Ketua DPRK Banda Aceh Usulkan Lahan Eks Hotel Aceh dan Geunta Plaza untuk RTH

Di jantung Kota Banda Aceh, tepatnya di depan Masjid Raya Baiturrahman, terdapat dua lahan eks Hotel Aceh dan Geunta Plaza yang telah bertahun-tahun dibiarkan mangkrak tanpa pemanfaatan maksimal. Lokasi ini strategis di pusat kota, namun keadaannya yang terbengkalai justru mencoreng wajah Kota Banda Aceh. Irwansyah ST, Ketua DPRK Banda Aceh, menyoroti kondisi ini dan mengusulkan agar lahan tersebut diubah menjadi ruang terbuka hijau (RTH).
Lahan Eks Hotel Aceh dan Geunta Plaza: Potensi RTH Baru
Lahan eks Hotel Aceh dan Geunta Plaza memiliki potensi besar untuk dijadikan RTH. Keberadaan lahan kosong di pusat kota seharusnya bisa difungsikan untuk kepentingan publik, bukan hanya dibiarkan terlantar. Menurut Irwansyah, keberadaan lahan ini justru menimbulkan kerugian, karena bisa menjadi sarang hewan dan lainnya.
Irwansyah juga menegaskan bahwa keberadaan RTH sangat penting untuk Kota Banda Aceh. Sebagai ibu kota provinsi, Kota Banda Aceh harus memenuhi batas minimum RTH sebesar 20% sesuai regulasi Kementerian Lingkungan Hidup dan Kehutanan. Namun, data terakhir menunjukkan bahwa ruang terbuka hijau di Banda Aceh baru mencapai 14,5%, masih jauh dari target minimum.
Perlu Diperbaharui: Rencana Tata Ruang Wilayah Banda Aceh
Menurut Irwansyah, Qanun Banda Aceh tentang Rencana Tata Ruang Wilayah (RT/RW) Kota Banda Aceh perlu ditinjau ulang. Qanun ini telah berusia lebih dari lima tahun, dan perlu disesuaikan dengan kondisi aktual saat ini. Sebagai contoh, lahan eks Hotel Aceh dan Geunta Plaza dapat dimasukkan dalam rencana tata ruang sebagai ruang terbuka hijau.

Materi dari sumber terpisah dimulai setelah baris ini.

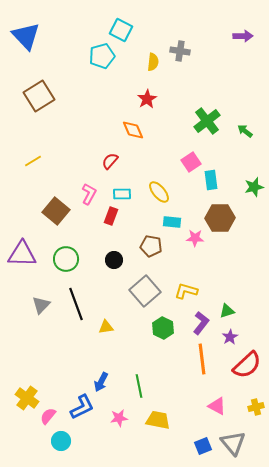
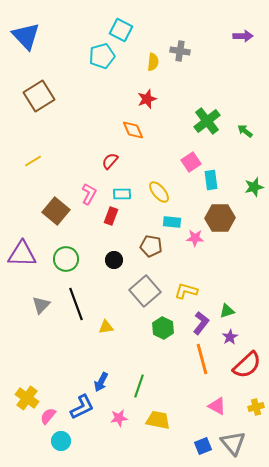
red star at (147, 99): rotated 12 degrees clockwise
orange line at (202, 359): rotated 8 degrees counterclockwise
green line at (139, 386): rotated 30 degrees clockwise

Upaya ini sejalan dengan Undang-Undang Nomor 26 Tahun 2007 tentang Penataan Ruang yang mengharuskan Qanun/Perda RTRW ditinjau ulang setiap lima tahun sekali. Tujuannya adalah memastikan rencana tata ruang masih sesuai dengan perkembangan kondisi wilayah, kebijakan pembangunan, dan kebutuhan masyarakat.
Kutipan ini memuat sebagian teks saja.